One prior proposed air powered diaphragm pump comprises two diaphragms each associated with its own pumping chamber for fluid to be pumped and its own air chamber for compressed air. The diaphragms are interconnected by a shaft passing through the two air chambers, and valving ensures that compressed air is supplied to and exhausted from the two air chambers alternately. Thus when one of the air chambers is supplied with compressed air the other is exhausted, and the diaphragm associated with the pressurized air chamber effects its pumping stroke. This diaphragm movement is transmitted via the shaft to the other
diaphragm so as to cause it to effect its return stroke and draw more fluid from the source. Such a pump is referred to herein for convenience as a back-to-back pump, as it consists of two single acting diaphragm pumps mounted back to back and having the diaphragms interconnected so as to move only in unison. It is essentially a double-acting pump, as the diaphragms effect their pumping strokes alternately. It has, however, certain limitations and disadvantages as will be apparent below.
It is bulky, as the shaft connecting the diaphragms has to pass through both air chambers and through a bore in a wall separating the air chambers while maintaining an adequate air seal. Packing members have to be provided around the shaft as it passes through the bore, so as to maintain an adequate air seal between the chambers to allow for one chamber to be pressurized while the other is exhausted. Failure of these packing members causes a loss of efficiency of the pump or even total pump failure, and their replacement involves dismantling of much of the pump.
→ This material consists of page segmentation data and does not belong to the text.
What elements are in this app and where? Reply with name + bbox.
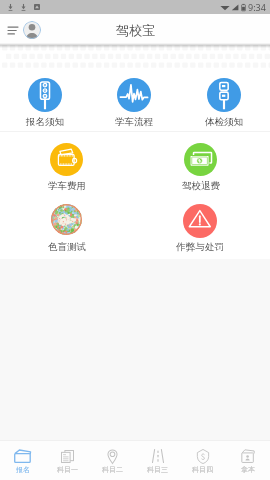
- button[interactable]: 驾校退费: [157, 138, 245, 194]
- button[interactable]: 体检须知: [180, 73, 268, 130]
- staticText: 色盲测试: [48, 241, 86, 253]
- button[interactable]: Menu: [6, 22, 19, 38]
- button[interactable]: 学车流程: [90, 73, 178, 130]
- staticText: 科目二: [102, 465, 123, 474]
- staticText: 科目一: [57, 465, 78, 474]
- staticText: 作弊与处罚: [176, 241, 224, 253]
- button[interactable]: 科目一: [45, 441, 90, 480]
- button[interactable]: 学车费用: [23, 138, 111, 194]
- button[interactable]: 报名: [0, 441, 45, 480]
- button[interactable]: Profile: [23, 21, 41, 39]
- staticText: 驾校宝: [116, 22, 155, 38]
- staticText: 科目三: [147, 465, 168, 474]
- button[interactable]: 色盲测试: [23, 199, 111, 254]
- staticText: 拿本: [241, 465, 255, 474]
- button[interactable]: 科目二: [90, 441, 135, 480]
- button[interactable]: 科目四: [180, 441, 225, 480]
- staticText: 报名: [16, 465, 30, 474]
- staticText: 9:34: [248, 1, 266, 13]
- staticText: 报名须知: [26, 116, 64, 128]
- staticText: 驾校退费: [182, 180, 220, 192]
- button[interactable]: 科目三: [135, 441, 180, 480]
- button[interactable]: 作弊与处罚: [156, 199, 244, 254]
- staticText: 学车费用: [48, 180, 86, 192]
- staticText: 学车流程: [115, 116, 153, 128]
- staticText: 科目四: [192, 465, 213, 474]
- button[interactable]: 拿本: [225, 441, 270, 480]
- staticText: 体检须知: [205, 116, 243, 128]
- button[interactable]: 报名须知: [1, 73, 89, 130]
In order to reduce wear on the packing members the width of the wall separating the air chambers has been increased, so that The shaft is supported over a longer axial length and is more adequately constrained to
axial movement. Although this reduces the stresses at the bore and the packing members, it has the effect of increasing stress at the diaphragms and is thoughtadversely to affect diaphragm life. A rubbery diaphragm subjected to a reversed pressure differential across its working faces will tend to follow a non-linear path from one working position to another. Inequalities in the material of the diaphragm, and internal stresses therein, mean that one edge of the diaphragm will tend to move before a diametrically opposite edge, so that the diaphragm rolls from one axial position to the other. Connecting centre plates of the two diaphragms with a shaft as in the back-to-back pumps means that only axial diaphragm movement is permitted. The result is a tendency for wear of the diaphragms in a zone of maximum stress immediately around the centre plates.
This invention comprises a positive displacement diaphragm pump having an air chamber, a pumping chamber for fluid to be pumped, and a composite diaphragm between the air chamber and the pumping chamber, characterised in that the composite diaphragm comprises a first membrane communicating with the air chamber, a second membrane of smaller area than the first communicating with the pumping chamber, and a further air chamber between, and defined by, the first and second membranes, and means is provided for alternately
supplying compressed air to the air chamber to effect a pumping stroke of the composite diaphragm and exhausting the air chamber-while supplying compressed air to the further air chamber to effecta return stroke of the composite diaphragm.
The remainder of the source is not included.